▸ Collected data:

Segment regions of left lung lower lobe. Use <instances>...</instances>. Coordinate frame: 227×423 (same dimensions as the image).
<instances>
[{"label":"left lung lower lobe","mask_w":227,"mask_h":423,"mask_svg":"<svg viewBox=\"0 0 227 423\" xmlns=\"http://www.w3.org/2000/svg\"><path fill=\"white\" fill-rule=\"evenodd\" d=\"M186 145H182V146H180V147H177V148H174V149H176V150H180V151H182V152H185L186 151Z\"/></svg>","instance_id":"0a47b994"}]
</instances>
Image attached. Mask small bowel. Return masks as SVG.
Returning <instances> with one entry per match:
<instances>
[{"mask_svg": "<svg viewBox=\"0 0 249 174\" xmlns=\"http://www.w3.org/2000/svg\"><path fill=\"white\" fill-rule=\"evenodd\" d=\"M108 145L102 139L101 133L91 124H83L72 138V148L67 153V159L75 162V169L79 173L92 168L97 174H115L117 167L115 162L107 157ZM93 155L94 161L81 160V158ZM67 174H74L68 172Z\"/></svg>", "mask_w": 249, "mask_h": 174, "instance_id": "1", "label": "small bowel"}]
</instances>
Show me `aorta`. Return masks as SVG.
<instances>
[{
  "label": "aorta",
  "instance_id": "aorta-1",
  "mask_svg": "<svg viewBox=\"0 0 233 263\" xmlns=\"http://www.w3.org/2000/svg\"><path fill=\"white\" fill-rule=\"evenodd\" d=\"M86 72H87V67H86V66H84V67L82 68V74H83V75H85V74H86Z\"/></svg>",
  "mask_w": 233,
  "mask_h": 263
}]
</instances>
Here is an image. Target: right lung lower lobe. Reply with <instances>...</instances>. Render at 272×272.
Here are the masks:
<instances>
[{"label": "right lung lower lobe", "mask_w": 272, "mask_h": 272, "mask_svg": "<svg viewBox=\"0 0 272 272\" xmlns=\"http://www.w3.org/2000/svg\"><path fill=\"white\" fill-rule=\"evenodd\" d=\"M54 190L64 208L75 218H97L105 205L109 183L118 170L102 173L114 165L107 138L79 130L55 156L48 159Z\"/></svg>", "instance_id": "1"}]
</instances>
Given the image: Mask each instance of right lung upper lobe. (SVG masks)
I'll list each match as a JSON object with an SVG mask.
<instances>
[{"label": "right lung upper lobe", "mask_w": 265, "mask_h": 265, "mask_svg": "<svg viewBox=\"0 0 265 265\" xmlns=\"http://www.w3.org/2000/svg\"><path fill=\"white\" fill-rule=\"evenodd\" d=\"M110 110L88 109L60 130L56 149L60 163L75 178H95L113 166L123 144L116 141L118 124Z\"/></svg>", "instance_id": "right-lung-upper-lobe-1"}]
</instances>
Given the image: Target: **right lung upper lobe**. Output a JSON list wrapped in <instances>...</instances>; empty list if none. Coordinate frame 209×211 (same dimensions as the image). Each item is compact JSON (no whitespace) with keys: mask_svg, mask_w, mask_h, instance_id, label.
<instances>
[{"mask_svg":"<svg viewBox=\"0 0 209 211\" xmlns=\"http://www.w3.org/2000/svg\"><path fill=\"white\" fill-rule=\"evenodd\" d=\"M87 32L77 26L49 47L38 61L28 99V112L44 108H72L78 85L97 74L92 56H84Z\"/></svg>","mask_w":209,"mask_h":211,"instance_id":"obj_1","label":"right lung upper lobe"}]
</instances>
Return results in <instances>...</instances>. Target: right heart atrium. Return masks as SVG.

▸ What you need to do: After locating the line that holds "Here is an image.", print it and each line after it through the end of the data, exactly as it stands.

▸ Task solution:
Here is an image. Target: right lung lower lobe. Reply with <instances>...</instances>. Render at 272×272.
Here are the masks:
<instances>
[{"label": "right lung lower lobe", "mask_w": 272, "mask_h": 272, "mask_svg": "<svg viewBox=\"0 0 272 272\" xmlns=\"http://www.w3.org/2000/svg\"><path fill=\"white\" fill-rule=\"evenodd\" d=\"M54 190L64 208L75 218H97L105 205L109 183L118 170L102 173L114 165L107 138L79 130L55 156L48 159Z\"/></svg>", "instance_id": "1"}]
</instances>
Given the image: Mask each instance of right lung upper lobe. (SVG masks)
I'll list each match as a JSON object with an SVG mask.
<instances>
[{"label": "right lung upper lobe", "mask_w": 265, "mask_h": 265, "mask_svg": "<svg viewBox=\"0 0 265 265\" xmlns=\"http://www.w3.org/2000/svg\"><path fill=\"white\" fill-rule=\"evenodd\" d=\"M110 110L88 109L60 130L56 149L60 163L75 178H95L113 166L123 144L116 141L118 124Z\"/></svg>", "instance_id": "right-lung-upper-lobe-1"}]
</instances>
Given the image: Target: **right lung upper lobe**. Output a JSON list wrapped in <instances>...</instances>; empty list if none. Coordinate frame 209×211 (same dimensions as the image). Each item is compact JSON (no whitespace) with keys: mask_svg, mask_w, mask_h, instance_id, label.
<instances>
[{"mask_svg":"<svg viewBox=\"0 0 209 211\" xmlns=\"http://www.w3.org/2000/svg\"><path fill=\"white\" fill-rule=\"evenodd\" d=\"M87 32L77 26L49 47L38 61L28 99V112L44 108H72L78 85L97 74L92 56H84Z\"/></svg>","mask_w":209,"mask_h":211,"instance_id":"obj_1","label":"right lung upper lobe"}]
</instances>
Return results in <instances>...</instances>. Target: right heart atrium. Return masks as SVG.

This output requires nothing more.